As an Enterprise user, I am able to create a new pipeline from within the UI and commit this to git.

Creation of a new pipeline is a matter of creating a Pipeline custom resource within the desired Namespace. Providing this functionality through the UI can easily be done with a form.

Story 4

As a user I can define a Pipeline which declares a series of Environments made up of one or more Deployment Targets.

This story is very similar to story 1 with the only difference being that we now define multiple targets for the "dev" environments. Taking the example from story 1, we will create a pipeline "podinfo" where the dev environment now consists of two targets "dev-us" and "dev-eu":

$ cat << EOF | kubectl apply -f-
apiVersion: pipelines.weave.works/v1alpha1
kind: Pipeline
metadata:
  name: podinfo
  namespace: default
spec:
  appRef:
    kind: HelmRelease
    name: podinfo
  environments:
    - name: dev
      targets:
        - namespace: podinfo
          clusterRef:
            kind: GitopsCluster
            name: dev-us
        - namespace: podinfo
          clusterRef:
            kind: GitopsCluster
            name: dev-eu
    - name: prod
      targets:
        - namespace: podinfo
          clusterRef:
            kind: GitopsCluster
            name: prod

Story 5

As a user, I can configure a Pipeline to progressively update my application across environments, based on image tag or helm chart version, through GitOps.

This is out of scope of this particular proposal but can be achieved by patching an application manifest representing a certain stage of a pipeline.

Story 6

As a user, I am able to configure progressive rollouts to be automatic or controlled via Pull Request

This is out of scope of this proposal but is similar to story 5.

Story 7

As a user, I can trigger a pipeline execution from my existing CI based on a webhook.

By convention, a pipeline execution would be triggered by a change of the application deployed to the first environment in the list of environments of the Pipeline resource the application is part of. Flux's image update automation may facilitate automating this step.

Story 8

As a user, when a rollout fails due to environmental issues, once those are resolved, the pipeline should automatically resume.

This is out of scope of this proposal but is similar to story 5.

Story 9

As a user, I can discover the status of my update, which environment(s) has it been applied to successfully/unsuccessfully, at what stage is it currently?
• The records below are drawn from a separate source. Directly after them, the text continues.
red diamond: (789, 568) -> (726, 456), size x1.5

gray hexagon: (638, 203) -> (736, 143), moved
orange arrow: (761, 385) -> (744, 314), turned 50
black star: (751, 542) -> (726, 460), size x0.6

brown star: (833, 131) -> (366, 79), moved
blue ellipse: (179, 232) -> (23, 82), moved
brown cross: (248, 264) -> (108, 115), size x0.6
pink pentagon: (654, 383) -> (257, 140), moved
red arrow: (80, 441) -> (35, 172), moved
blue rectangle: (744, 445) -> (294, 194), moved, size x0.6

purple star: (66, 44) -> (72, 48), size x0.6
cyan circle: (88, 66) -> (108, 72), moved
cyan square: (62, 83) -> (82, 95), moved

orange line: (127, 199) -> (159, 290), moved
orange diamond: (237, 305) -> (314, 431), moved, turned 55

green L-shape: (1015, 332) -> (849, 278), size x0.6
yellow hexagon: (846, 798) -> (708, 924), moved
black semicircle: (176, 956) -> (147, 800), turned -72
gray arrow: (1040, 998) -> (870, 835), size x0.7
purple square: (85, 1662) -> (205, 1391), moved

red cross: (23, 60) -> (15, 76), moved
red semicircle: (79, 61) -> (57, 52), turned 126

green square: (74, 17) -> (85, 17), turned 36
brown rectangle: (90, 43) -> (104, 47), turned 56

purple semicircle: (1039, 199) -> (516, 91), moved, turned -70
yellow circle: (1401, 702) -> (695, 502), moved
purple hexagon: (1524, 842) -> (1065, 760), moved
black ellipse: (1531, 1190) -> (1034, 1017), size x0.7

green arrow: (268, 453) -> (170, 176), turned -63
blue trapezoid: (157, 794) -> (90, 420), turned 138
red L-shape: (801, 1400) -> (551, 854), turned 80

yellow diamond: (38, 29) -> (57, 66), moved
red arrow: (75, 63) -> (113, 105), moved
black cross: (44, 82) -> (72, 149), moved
This proposal supports this use case. An example configuration would work in such a way that deployments to the first environment of a pipeline (usually called "dev") are performed automatically, e.g. by using Flux's built-in image automation or Helm chart discovery (using a semver range in .spec.chart.spec.version). After an automatic rollout to this first environment, users would be able to see that a new version has been deployed to that environment. Any further progression to subsequent environments may be performed using automation built on top of this initial rollout or by manually updating the respective manifests in the Git repository.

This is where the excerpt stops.